[Vision2020] President Nellis: You Owe Us (at least) Three More Years

lfalen lfalen at turbonet.com
Mon Mar 11 19:29:18 PDT 2013


Good riddance to Nellis. Maybe he will take Baker with him. Hire from within. Don Theophilius came up through the ranks and he was here for a long time.
Roger





-----Original Message-----
Subject: [Vision2020] President Nellis: You Owe Us (at least) Three More Years
From: "Nicholas Gier" 
To: vision2020 
Date: 03/11/13 20:39:00

Good Morning Visionaries,


It didn't take me too long to update some figures.  The average tenure has dropped from 8.5 years to 7; hence, the three years rather than five that I put in my White article.


This disruptive and expensive presidential merry-go-round must stop.


Nick


DEAR PRESIDENT NELLIS:
YOU OWE US ANOTHER THREE YEARS


          From 1986-2006 the tenure of an American university president increased from an average of 6.3 years to 8.5 years.  Since then it has gone back down to 7 years. By contrast, the terms of office of UI presidents are becoming shorter, and for former president Tim White and soon-to-leave Duane Nellis, alarmingly so.
Presidents Ernest Hartung and Richard Gibb remained in office 12 years, while Elizabeth Zinser and Robert Hoover were on campus for seven years.  White left after 4 years, and Nellis will match White's tenure when he leaves for Texas Tech this summer.
          The average tenure calculation obscures high turnover rates on other campuses.

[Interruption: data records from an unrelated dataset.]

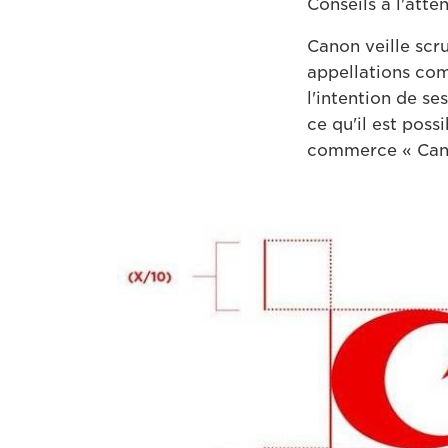
Conseils à l'att
Canon veille sc
appellations com
l'intention de se
ce qu'il est poss
commerce « Canon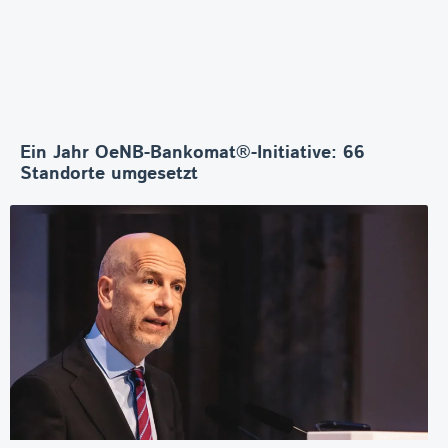
Ein Jahr OeNB-Bankomat®-Initiative: 66
Standorte umgesetzt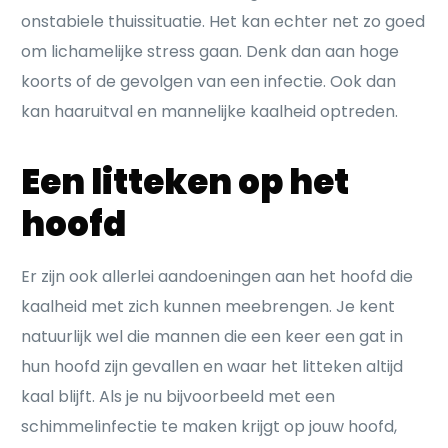
onstabiele thuissituatie. Het kan echter net zo goed
om lichamelijke stress gaan. Denk dan aan hoge
koorts of de gevolgen van een infectie. Ook dan
kan haaruitval en mannelijke kaalheid optreden.
Een litteken op het
hoofd
Er zijn ook allerlei aandoeningen aan het hoofd die
kaalheid met zich kunnen meebrengen. Je kent
natuurlijk wel die mannen die een keer een gat in
hun hoofd zijn gevallen en waar het litteken altijd
kaal blijft. Als je nu bijvoorbeeld met een
schimmelinfectie te maken krijgt op jouw hoofd,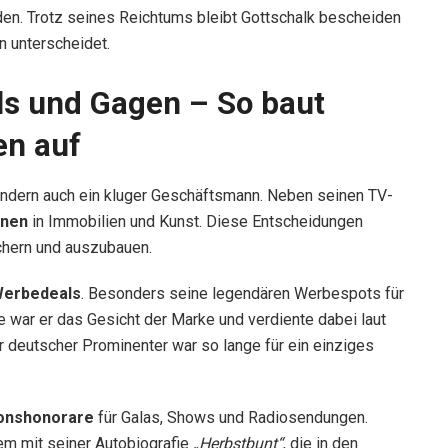
nden. Trotz seines Reichtums bleibt Gottschalk bescheiden
n unterscheidet.
ls und Gagen – So baut
en auf
 sondern auch ein kluger Geschäftsmann. Neben seinen TV-
onen
in Immobilien und Kunst. Diese Entscheidungen
chern und auszubauen.
erbedeals
. Besonders seine legendären Werbespots für
 war er das Gesicht der Marke und verdiente dabei laut
 deutscher Prominenter war so lange für ein einziges
onshonorare
für Galas, Shows und Radiosendungen.
rem mit seiner Autobiografie
„Herbstbunt“
, die in den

Eastern Michigan State has had four presidents in six years; Sierra Nevada College has had four presidents in 10 years; and Florida A&M has had two presidents in seven years. 
Since 1932 Texas Tech has had 16 presidents for an average of 5.6 years.  President Nellis said that he was going to retire at UI, but will he beat the odds and retire at Texas Tech instead?
Nellis' FY12 salary of $335,005 is 487 percent higher than Gibb's $57,115 in FY82, and Nellis held out a year until he got $40,000 more than White. When Hartung was president, he made three times that of new assistant professors, but Nellis'salary has risen to seven times that of new faculty.
Adjusted for inflation, average university presidential pay across the nation rose 35 percent from 1996-2006, while faculty salaries increased only five percent during the same period. Last Year Nellis' salary stood at 141 out of 199 public university presidents, but UI full professors were 25 percent behind their peers in all Ph.D.-granting institutions.
          The tenure for academic deans is growing even shorter.  Studies reported in the Chronicle of Higher Education indicate an average of three to five years.  The former UI science and liberal arts deans each lasted only three years. 
These outside deans come with automatic tenure and negotiated step-down agreements with a mere 15 percent reduction in salary.  These huge salaries burden departmental budgets, and they also skew salary calculations for determining how far departments are behind their peers.
The new deans of science and liberal arts are not only competent but know the UI well and have deep roots in the community.  Studies show that the best CEOs are those who work their way up within their companies, so why doesn't the UI choose capable administrators already on campus to lead the university?
          When the faculty union complained about exploding dean salaries and costly searches, UI Provost Doug Baker acknowledged that it was, in contrast to faculty, a very competitive market with very high turnover.  Since 1982, UI dean's salaries have risen 280 percent while full professor pay has gone up 207 percent.  The Consumer Price Index for the same period is 226. 
          The departure of a university president, especially so soon after he has been hired, disrupts the lives of faculty and staff as they are forced to adjust to an interim administration.  The vast sums of money that are paid to "head hunters" and on interviews mean less money for academics and campus maintenance.  New presidents spend lots of time "learning the ropes," and they sometimes bring in new management teams that further disturb the efficient running of the university.
          Out of all the UI presidents that I've known, I can say that I had the best personal relationship with Tim White.  He has excellent interpersonal skills and he is the best listener of any administrator with whom I've had dealings.  Once he excused himself from a very important meeting to meet with me about retaliation against a staff member.
          When I published a similar column "President White: You Owe Us Five More Years" (the average tenure was then 8.5 years), I received a lot of criticism from faculty who thought that White had done a poor job.  My impression is that Nellis has had a much better record with both the faculty and the State Board of Education.
After 39 years of handling grievances for the faculty union, my main complaint is that the UI does a very poor job of personnel management.  The UI could have avoided some of the legal cases we won by simply following its own procedures and offering better personnel training for its deans and department chairs. 
I do hope that the next UI president is more attentive to these personnel matters. I also propose that the contract of any external candidate hired will contain a clause requiring 10 years of service.  Such a clause might not be necessary if an inside candidate-I can think of several outstanding choices-is hired.
UI Professor Emeritus Nick Gier is the President of the Idaho Federation of Teachers.